Print all of the records. Exclude the images.

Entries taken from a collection

--- START ---

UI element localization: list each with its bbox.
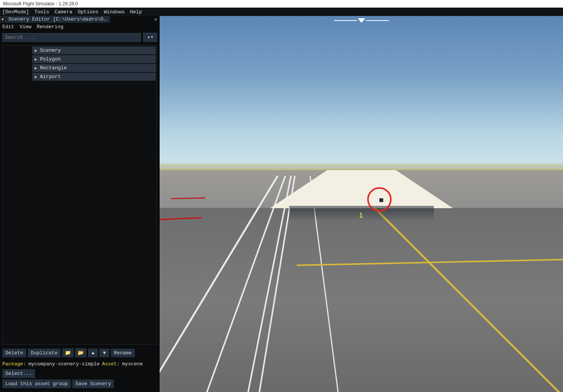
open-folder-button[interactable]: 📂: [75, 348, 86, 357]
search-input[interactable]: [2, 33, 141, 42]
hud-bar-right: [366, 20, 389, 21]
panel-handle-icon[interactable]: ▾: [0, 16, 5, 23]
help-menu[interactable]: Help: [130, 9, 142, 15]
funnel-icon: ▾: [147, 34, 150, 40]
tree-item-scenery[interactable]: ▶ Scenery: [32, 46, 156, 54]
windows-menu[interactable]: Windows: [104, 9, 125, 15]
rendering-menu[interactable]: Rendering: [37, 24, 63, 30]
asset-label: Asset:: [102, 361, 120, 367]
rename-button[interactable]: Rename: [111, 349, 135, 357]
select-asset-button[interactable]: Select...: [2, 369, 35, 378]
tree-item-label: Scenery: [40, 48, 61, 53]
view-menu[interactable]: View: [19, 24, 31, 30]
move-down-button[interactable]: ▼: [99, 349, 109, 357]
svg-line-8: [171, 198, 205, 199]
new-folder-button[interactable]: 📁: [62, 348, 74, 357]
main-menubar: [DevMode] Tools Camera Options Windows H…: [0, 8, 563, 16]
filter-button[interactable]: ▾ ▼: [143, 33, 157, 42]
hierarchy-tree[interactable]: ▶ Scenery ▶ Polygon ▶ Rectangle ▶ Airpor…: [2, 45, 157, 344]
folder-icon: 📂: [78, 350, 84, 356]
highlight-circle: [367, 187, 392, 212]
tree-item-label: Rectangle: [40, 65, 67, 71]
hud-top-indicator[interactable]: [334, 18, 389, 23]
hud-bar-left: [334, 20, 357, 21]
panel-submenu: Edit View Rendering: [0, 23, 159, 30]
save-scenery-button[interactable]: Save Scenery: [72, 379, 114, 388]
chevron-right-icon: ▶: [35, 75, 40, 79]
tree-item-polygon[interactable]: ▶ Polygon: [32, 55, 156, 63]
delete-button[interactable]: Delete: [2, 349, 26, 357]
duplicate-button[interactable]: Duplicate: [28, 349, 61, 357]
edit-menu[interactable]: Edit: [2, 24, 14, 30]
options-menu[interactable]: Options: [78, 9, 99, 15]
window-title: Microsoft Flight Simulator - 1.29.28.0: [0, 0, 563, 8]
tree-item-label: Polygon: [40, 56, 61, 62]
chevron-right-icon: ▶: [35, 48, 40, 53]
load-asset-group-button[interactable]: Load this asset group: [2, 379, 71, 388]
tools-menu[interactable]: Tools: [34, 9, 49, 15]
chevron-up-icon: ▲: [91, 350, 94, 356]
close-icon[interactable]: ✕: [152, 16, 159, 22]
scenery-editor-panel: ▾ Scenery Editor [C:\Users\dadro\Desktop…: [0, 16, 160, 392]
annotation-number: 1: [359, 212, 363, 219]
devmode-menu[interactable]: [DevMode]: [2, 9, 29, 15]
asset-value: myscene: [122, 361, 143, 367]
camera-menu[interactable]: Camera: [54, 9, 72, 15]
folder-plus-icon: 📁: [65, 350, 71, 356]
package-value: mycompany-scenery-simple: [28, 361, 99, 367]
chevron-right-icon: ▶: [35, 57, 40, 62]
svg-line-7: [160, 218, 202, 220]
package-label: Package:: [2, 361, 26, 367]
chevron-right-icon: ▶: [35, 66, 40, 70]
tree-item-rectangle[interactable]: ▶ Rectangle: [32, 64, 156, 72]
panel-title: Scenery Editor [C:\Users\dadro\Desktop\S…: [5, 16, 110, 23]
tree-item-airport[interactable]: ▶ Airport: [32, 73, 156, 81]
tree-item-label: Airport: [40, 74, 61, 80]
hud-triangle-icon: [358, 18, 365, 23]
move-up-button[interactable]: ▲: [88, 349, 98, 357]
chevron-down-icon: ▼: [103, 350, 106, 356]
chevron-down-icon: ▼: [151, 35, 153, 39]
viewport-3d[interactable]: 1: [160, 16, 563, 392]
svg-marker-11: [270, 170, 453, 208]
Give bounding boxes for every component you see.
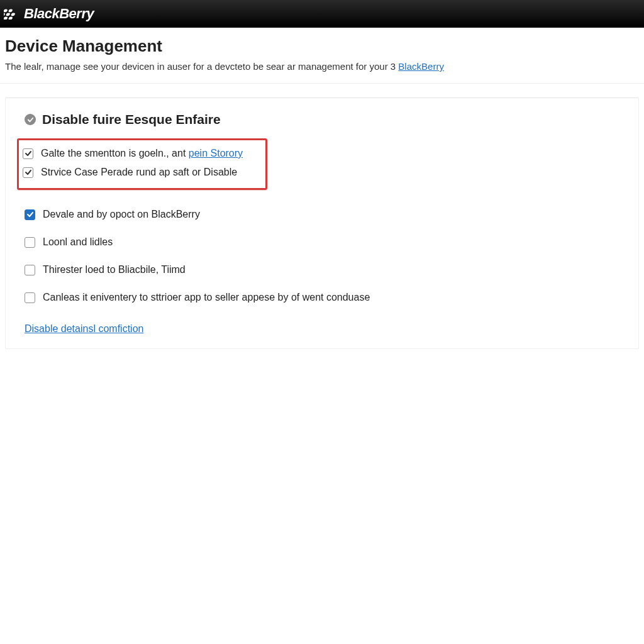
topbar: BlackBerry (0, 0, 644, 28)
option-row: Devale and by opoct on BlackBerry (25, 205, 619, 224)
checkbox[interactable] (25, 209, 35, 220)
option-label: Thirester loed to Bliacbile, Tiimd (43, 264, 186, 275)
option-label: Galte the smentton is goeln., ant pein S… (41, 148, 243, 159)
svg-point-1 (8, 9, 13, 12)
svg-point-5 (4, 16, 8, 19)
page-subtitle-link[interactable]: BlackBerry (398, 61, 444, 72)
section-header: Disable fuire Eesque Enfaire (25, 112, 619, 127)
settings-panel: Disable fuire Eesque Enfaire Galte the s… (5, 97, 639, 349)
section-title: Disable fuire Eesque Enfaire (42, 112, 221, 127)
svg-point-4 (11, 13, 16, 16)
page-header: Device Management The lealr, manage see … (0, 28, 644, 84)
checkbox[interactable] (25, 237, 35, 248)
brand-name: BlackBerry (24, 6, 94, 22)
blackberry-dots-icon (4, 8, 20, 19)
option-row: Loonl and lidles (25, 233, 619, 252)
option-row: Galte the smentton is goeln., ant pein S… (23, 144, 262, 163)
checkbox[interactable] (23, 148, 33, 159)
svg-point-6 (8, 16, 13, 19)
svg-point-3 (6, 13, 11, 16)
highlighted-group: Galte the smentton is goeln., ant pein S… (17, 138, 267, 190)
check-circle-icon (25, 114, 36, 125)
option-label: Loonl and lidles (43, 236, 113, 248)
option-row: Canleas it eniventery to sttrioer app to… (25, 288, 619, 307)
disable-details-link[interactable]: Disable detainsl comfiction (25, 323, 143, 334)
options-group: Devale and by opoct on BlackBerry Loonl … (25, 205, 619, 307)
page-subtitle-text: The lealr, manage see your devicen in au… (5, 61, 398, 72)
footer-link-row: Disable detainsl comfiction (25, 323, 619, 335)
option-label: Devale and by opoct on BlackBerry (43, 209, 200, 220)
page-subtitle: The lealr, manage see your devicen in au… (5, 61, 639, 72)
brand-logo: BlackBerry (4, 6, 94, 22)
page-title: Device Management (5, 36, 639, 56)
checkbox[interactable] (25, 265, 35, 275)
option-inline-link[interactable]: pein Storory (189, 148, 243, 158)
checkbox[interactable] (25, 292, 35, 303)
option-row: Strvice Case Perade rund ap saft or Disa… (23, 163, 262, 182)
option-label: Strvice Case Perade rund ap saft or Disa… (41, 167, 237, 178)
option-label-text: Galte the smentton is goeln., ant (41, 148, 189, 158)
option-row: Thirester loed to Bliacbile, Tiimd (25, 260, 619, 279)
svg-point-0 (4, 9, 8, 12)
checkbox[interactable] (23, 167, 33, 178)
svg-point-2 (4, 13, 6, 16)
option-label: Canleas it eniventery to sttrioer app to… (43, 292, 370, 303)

--- END ---

# [Worked solution]
UI element localization: list each with its bbox.
open-folder-button[interactable]: 📂: [75, 348, 86, 357]
search-input[interactable]: [2, 33, 141, 42]
hud-bar-right: [366, 20, 389, 21]
panel-handle-icon[interactable]: ▾: [0, 16, 5, 23]
help-menu[interactable]: Help: [130, 9, 142, 15]
funnel-icon: ▾: [147, 34, 150, 40]
tree-item-scenery[interactable]: ▶ Scenery: [32, 46, 156, 54]
windows-menu[interactable]: Windows: [104, 9, 125, 15]
rendering-menu[interactable]: Rendering: [37, 24, 63, 30]
asset-label: Asset:: [102, 361, 120, 367]
rename-button[interactable]: Rename: [111, 349, 135, 357]
select-asset-button[interactable]: Select...: [2, 369, 35, 378]
tree-item-label: Scenery: [40, 48, 61, 53]
view-menu[interactable]: View: [19, 24, 31, 30]
move-down-button[interactable]: ▼: [99, 349, 109, 357]
svg-line-8: [171, 198, 205, 199]
new-folder-button[interactable]: 📁: [62, 348, 74, 357]
main-menubar: [DevMode] Tools Camera Options Windows H…: [0, 8, 563, 16]
filter-button[interactable]: ▾ ▼: [143, 33, 157, 42]
hierarchy-tree[interactable]: ▶ Scenery ▶ Polygon ▶ Rectangle ▶ Airpor…: [2, 45, 157, 344]
folder-icon: 📂: [78, 350, 84, 356]
highlight-circle: [367, 187, 392, 212]
tree-item-label: Rectangle: [40, 65, 67, 71]
hud-top-indicator[interactable]: [334, 18, 389, 23]
hud-bar-left: [334, 20, 357, 21]
panel-submenu: Edit View Rendering: [0, 23, 159, 30]
save-scenery-button[interactable]: Save Scenery: [72, 379, 114, 388]
chevron-right-icon: ▶: [35, 75, 40, 79]
tree-item-polygon[interactable]: ▶ Polygon: [32, 55, 156, 63]
delete-button[interactable]: Delete: [2, 349, 26, 357]
duplicate-button[interactable]: Duplicate: [28, 349, 61, 357]
edit-menu[interactable]: Edit: [2, 24, 14, 30]
options-menu[interactable]: Options: [78, 9, 99, 15]
window-title: Microsoft Flight Simulator - 1.29.28.0: [0, 0, 563, 8]
tree-item-label: Polygon: [40, 56, 61, 62]
chevron-right-icon: ▶: [35, 48, 40, 53]
load-asset-group-button[interactable]: Load this asset group: [2, 379, 71, 388]
tools-menu[interactable]: Tools: [34, 9, 49, 15]
chevron-up-icon: ▲: [91, 350, 94, 356]
close-icon[interactable]: ✕: [152, 16, 159, 22]
scenery-editor-panel: ▾ Scenery Editor [C:\Users\dadro\Desktop…: [0, 16, 160, 392]
annotation-number: 1: [359, 212, 363, 219]
devmode-menu[interactable]: [DevMode]: [2, 9, 29, 15]
asset-value: myscene: [122, 361, 143, 367]
camera-menu[interactable]: Camera: [54, 9, 72, 15]
folder-plus-icon: 📁: [65, 350, 71, 356]
package-value: mycompany-scenery-simple: [28, 361, 99, 367]
chevron-right-icon: ▶: [35, 57, 40, 62]
svg-line-7: [160, 218, 202, 220]
package-label: Package:: [2, 361, 26, 367]
chevron-right-icon: ▶: [35, 66, 40, 70]
tree-item-rectangle[interactable]: ▶ Rectangle: [32, 64, 156, 72]
panel-title: Scenery Editor [C:\Users\dadro\Desktop\S…: [5, 16, 110, 23]
tree-item-airport[interactable]: ▶ Airport: [32, 73, 156, 81]
tree-item-label: Airport: [40, 74, 61, 80]
hud-triangle-icon: [358, 18, 365, 23]
move-up-button[interactable]: ▲: [88, 349, 98, 357]
chevron-down-icon: ▼: [103, 350, 106, 356]
chevron-down-icon: ▼: [151, 35, 153, 39]
viewport-3d[interactable]: 1: [160, 16, 563, 392]
svg-marker-11: [270, 170, 453, 208]
Give bounding boxes for every component you see.
topbar: BlackBerry (0, 0, 644, 28)
option-row: Devale and by opoct on BlackBerry (25, 205, 619, 224)
checkbox[interactable] (25, 209, 35, 220)
option-label: Thirester loed to Bliacbile, Tiimd (43, 264, 186, 275)
option-label: Galte the smentton is goeln., ant pein S… (41, 148, 243, 159)
svg-point-1 (8, 9, 13, 12)
svg-point-5 (4, 16, 8, 19)
page-subtitle-link[interactable]: BlackBerry (398, 61, 444, 72)
section-header: Disable fuire Eesque Enfaire (25, 112, 619, 127)
settings-panel: Disable fuire Eesque Enfaire Galte the s… (5, 97, 639, 349)
section-title: Disable fuire Eesque Enfaire (42, 112, 221, 127)
svg-point-4 (11, 13, 16, 16)
page-header: Device Management The lealr, manage see … (0, 28, 644, 84)
checkbox[interactable] (25, 237, 35, 248)
brand-name: BlackBerry (24, 6, 94, 22)
blackberry-dots-icon (4, 8, 20, 19)
option-row: Loonl and lidles (25, 233, 619, 252)
option-row: Galte the smentton is goeln., ant pein S… (23, 144, 262, 163)
checkbox[interactable] (23, 148, 33, 159)
svg-point-6 (8, 16, 13, 19)
svg-point-3 (6, 13, 11, 16)
highlighted-group: Galte the smentton is goeln., ant pein S… (17, 138, 267, 190)
check-circle-icon (25, 114, 36, 125)
option-label: Loonl and lidles (43, 236, 113, 248)
option-row: Canleas it eniventery to sttrioer app to… (25, 288, 619, 307)
disable-details-link[interactable]: Disable detainsl comfiction (25, 323, 143, 334)
options-group: Devale and by opoct on BlackBerry Loonl … (25, 205, 619, 307)
page-subtitle-text: The lealr, manage see your devicen in au… (5, 61, 398, 72)
footer-link-row: Disable detainsl comfiction (25, 323, 619, 335)
option-label: Devale and by opoct on BlackBerry (43, 209, 200, 220)
page-subtitle: The lealr, manage see your devicen in au… (5, 61, 639, 72)
brand-logo: BlackBerry (4, 6, 94, 22)
page-title: Device Management (5, 36, 639, 56)
checkbox[interactable] (25, 265, 35, 275)
option-inline-link[interactable]: pein Storory (189, 148, 243, 158)
checkbox[interactable] (25, 292, 35, 303)
option-row: Strvice Case Perade rund ap saft or Disa… (23, 163, 262, 182)
option-label: Strvice Case Perade rund ap saft or Disa… (41, 167, 237, 178)
option-label-text: Galte the smentton is goeln., ant (41, 148, 189, 158)
option-row: Thirester loed to Bliacbile, Tiimd (25, 260, 619, 279)
svg-point-0 (4, 9, 8, 12)
checkbox[interactable] (23, 167, 33, 178)
svg-point-2 (4, 13, 6, 16)
option-label: Canleas it eniventery to sttrioer app to… (43, 292, 370, 303)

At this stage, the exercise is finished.